Außerdem können Spitäler Stipendien vergeben, wenn Studierende nach dem Studium eine Zeitlang dort arbeiten – in Deutschland gibt es das bereits. Das Land Niederösterreich hat für Absolventen der Humanmedizin an der Universität Krems einen Kreditzuschuss für den Fall vorgesehen, dass die Absolventen in einer Krankenanstalt des Landes Niederösterreich oder als niedergelassene Ärztinnen und Ärzte für die Dauer der Kreditrückzahlung in Niederösterreich tätig sind. Und schließlich könnten Jungärzte von ländlichen Regionen mit Geld und attraktiven Zusatzleistungen geködert werden.

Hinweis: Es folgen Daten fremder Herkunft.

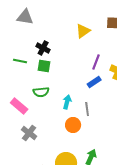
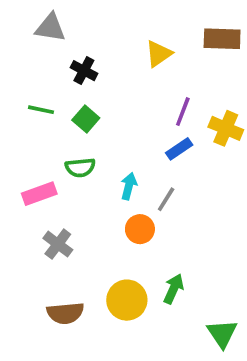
black cross: (43, 48) -> (84, 71), moved
green square: (44, 66) -> (86, 119), turned 32
pink rectangle: (19, 106) -> (39, 194), turned -60
gray line: (87, 109) -> (166, 199), turned 40

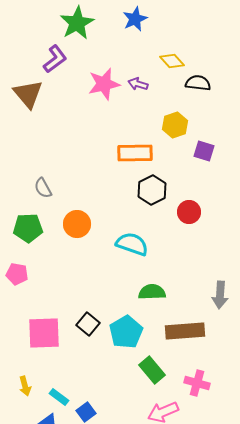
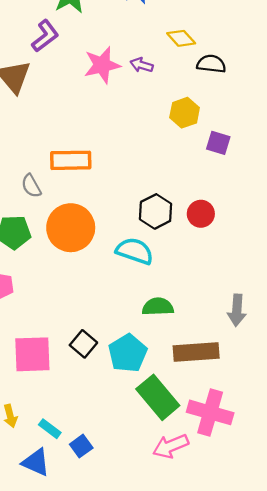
orange rectangle: (135, 153) -> (71, 160), moved
black hexagon: (152, 190) -> (156, 211), moved
orange circle: (77, 224) -> (71, 228), size x1.5
green rectangle: (152, 370) -> (158, 397), size x1.4
pink cross: (197, 383) -> (210, 412), size x1.5

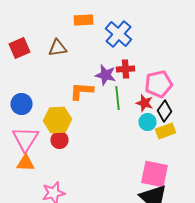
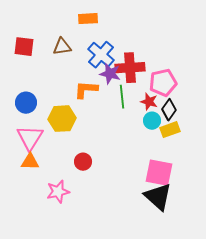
blue cross: (118, 34) -> (101, 55), moved
red square: (20, 48) -> (24, 47), turned 30
red cross: (126, 69) -> (130, 68), size x1.6
red circle: (60, 140) -> (83, 162), moved

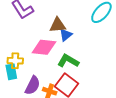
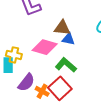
blue triangle: (66, 35) -> (68, 39), turned 40

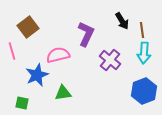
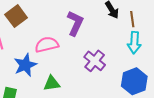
purple cross: (110, 60) -> (95, 61), moved

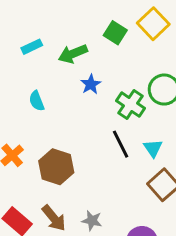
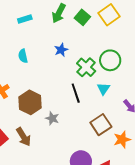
green arrow: (73, 54) -> (59, 13), moved, turned -48
cyan triangle: (153, 148) -> (103, 89), moved
gray star: (92, 221) -> (52, 118), moved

Zentral ist allerdings, die Rahmenbedingungen der ärztlichen Tätigkeit in Österreich so attraktiv zu gestalten, dass Jungärzte nicht abwandern. Hier geht es nicht nur um entsprechende Honorare, sondern auch um flexible Verträge und Arbeitsbedingungen, die den jeweiligen individuellen Vorstellungen entsprechen. Der Trend zur Gruppenpraxis, sowohl innerhalb eines Fachs als auch fächerübergreifend, ist hier unübersehbar und auch für die Versorgung der Zukunft besonders wichtig. Was die ärztliche Tätigkeit betrifft, stehen heute Länder und Gesundheitssysteme in einem internationalen Wettbewerb. Österreich darf nicht hinter das Niveau anderer Länder zurückfallen, wenn man Absolventen im Land behalten und für Ärztinnen und Ärzte aus anderen Ländern attraktiv werden möchte.

 

Niedergelassener Versorgungsbereich in Österreich abgeschlagen

Die Ergebnisse der Dreiländer-Untersuchung zeigen auch sehr deutlich auf, dass in Österreich der niedergelassene Versorgungsbereich besonders stark hinter den Krankenhausbereich zurückfällt, der für 44 Prozent aller Gesundheitsausgaben verantwortlich ist. Tatsächlich könnten viele Leistungen, die jetzt in Spitälern erbracht werden, auch von niedergelassenen Ärzten wahrgenommen werden. Das ist nicht nur für das Gesundheitssystem preiswerter, sondern auch patientenfreundlicher, weil eine wohnortnahe Versorgung in der Arztpraxis oft der „Best point of service“ ist. Dazu ist es allerdings erforderlich, dass im niedergelassenen Bereich die ärztlichen Kapazitäten zur Verfügung stehen.

Damit künftig mehr Leistungen im niedergelassenen Bereich angeboten werden können, muss der niedergelassene ärztliche Bereich zügig und massiv ausgebaut werden, und es ist eine Ausweitung des Leistungsspektrums in der Kassenmedizin erforderlich. Diesbezüglich fordert die Ärztekammer 1.300 zusätzliche Kassenärzten österreichweit. Unabhängig von tatsächlich realisierten Einsparungen oder Mehrkosten durch die Schaffung der Österreichischen Gesundheitskasse (ÖGK) fordert die Ärztekammer auch wiederholt die von der Politik angekündigte Patientenmilliarde.

 

Aufholbedarf der öffentlichen Gesundheitsausgaben in Österreich

Der Dreiländervergleich zeigt aber auch, dass in Österreich die Gesundheitsausgaben mit 10,33 Prozent des BIP gegenüber Deutschland (11,23) und der Schweiz (12,18 Prozent) zurückfallen. Die Ärztekammer fordert deshalb von der nächsten Bundesregierung eine Anhebung der Ausgaben für das Gesundheitswesen auf 12 Prozent des BIP, damit das österreichische Gesundheitssystem mit dem der beiden Nachbarländer Schritt halten kann und nicht zurückfällt.